The GUIDE Model exemplifies value-based care, as healthcare systems are allotted a budget and can choose how to most efficiently and effectively use those resources to serve persons living with dementia.
Another such example of value-based care in action is the atrial fibrillation clinic Biese and his colleagues have implemented at the University of North Carolina. Atrial fibrillation, which often impacts older adults, has traditionally been treated by admitting emergency department patients to the hospital and monitoring their heart rate for 24 hours.

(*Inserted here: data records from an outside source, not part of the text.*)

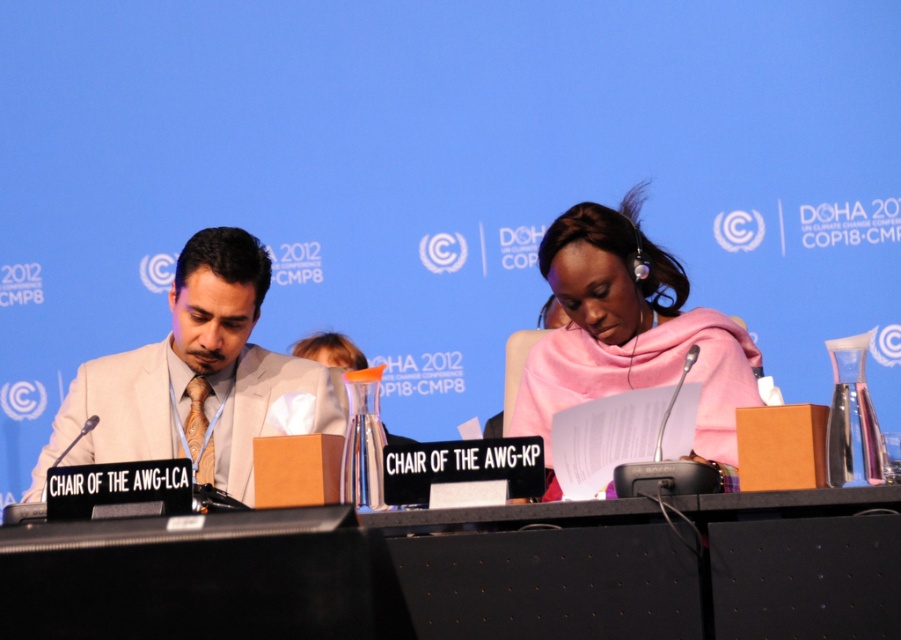 Question: Which object is closer to the camera taking this photo?

Choices:
 (A) black plastic table at center
 (B) white satin suit at center
 (C) pink fabric scarf at center

Answer: (A)

Question: Can you confirm if black plastic table at center is thinner than pink fabric scarf at center?

Choices:
 (A) yes
 (B) no

Answer: (B)

Question: Which object is closer to the camera taking this photo?

Choices:
 (A) black plastic table at center
 (B) pink fabric scarf at center

Answer: (A)

Question: Among these points, which one is nearest to the camera?

Choices:
 (A) (424, 568)
 (B) (666, 259)
 (C) (240, 384)

Answer: (A)

Question: Does white satin suit at center appear over pink fabric scarf at center?

Choices:
 (A) yes
 (B) no

Answer: (B)

Question: Is black plastic table at center below white satin suit at center?

Choices:
 (A) no
 (B) yes

Answer: (B) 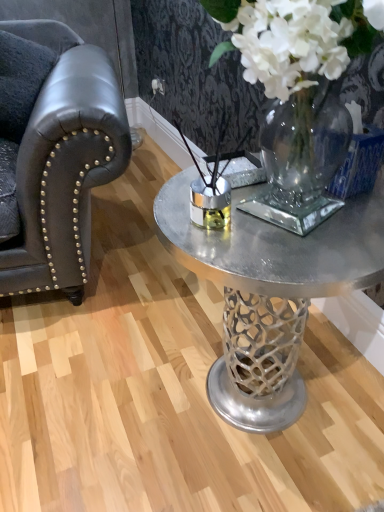 Question: Can you confirm if metallic silver coffee table at center is bigger than clear glass vase at center?

Choices:
 (A) yes
 (B) no

Answer: (B)

Question: Is metallic silver coffee table at center aimed at clear glass vase at center?

Choices:
 (A) no
 (B) yes

Answer: (A)

Question: Does metallic silver coffee table at center touch clear glass vase at center?

Choices:
 (A) yes
 (B) no

Answer: (B)

Question: From a real-world perspective, is metallic silver coffee table at center below clear glass vase at center?

Choices:
 (A) no
 (B) yes

Answer: (B)

Question: Is the position of metallic silver coffee table at center less distant than that of clear glass vase at center?

Choices:
 (A) no
 (B) yes

Answer: (A)

Question: Does metallic silver coffee table at center come behind clear glass vase at center?

Choices:
 (A) no
 (B) yes

Answer: (B)

Question: Can you confirm if matte black leather armchair at left is wider than metallic silver coffee table at center?

Choices:
 (A) yes
 (B) no

Answer: (A)

Question: Does matte black leather armchair at left have a lesser width compared to metallic silver coffee table at center?

Choices:
 (A) no
 (B) yes

Answer: (A)

Question: Considering the relative sizes of matte black leather armchair at left and metallic silver coffee table at center in the image provided, is matte black leather armchair at left bigger than metallic silver coffee table at center?

Choices:
 (A) yes
 (B) no

Answer: (A)

Question: Is matte black leather armchair at left closer to the viewer compared to metallic silver coffee table at center?

Choices:
 (A) yes
 (B) no

Answer: (A)

Question: Does matte black leather armchair at left come behind metallic silver coffee table at center?

Choices:
 (A) yes
 (B) no

Answer: (B)

Question: Considering the relative positions of matte black leather armchair at left and metallic silver coffee table at center in the image provided, is matte black leather armchair at left to the left of metallic silver coffee table at center from the viewer's perspective?

Choices:
 (A) no
 (B) yes

Answer: (B)

Question: Is matte black leather armchair at left not within dark leather armrest at left?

At the University of North Carolina, patients who present to the emergency department with atrial fibrillation are able to get a real-time appointment with a specialized cardiologist and pharmacist instead of being admitted to the hospital. This not only allows patients to recover in the comfort of their homes, but it also decreases healthcare costs.
“The clinic is an example of the way that acute unscheduled care for complicated patients like older adults has to evolve,” Biese said. We want to be able to diagnose the problem and then refer you for rapid follow-up whenever possible, as opposed to admitting you if you don’t want to be in the hospital. But in order to do that we have to create the systems of care that make this work.”
Throughout his 20 years as an advocate for better emergency care for older adults, Biese has found the progress he’s witnessed in healthcare systems rewarding.
“There’s still way more to be done, but we’re making progress,” Biese said. “I estimate that we’ll have seen 4 million older adult patient visits in geriatric EDs in the United States in 2023. Many of those have been improved by the care processes that these emergency departments have done. I think my grandmother would be proud of me, and that matters to me. When I think about that, I’m grateful to be doing this work.”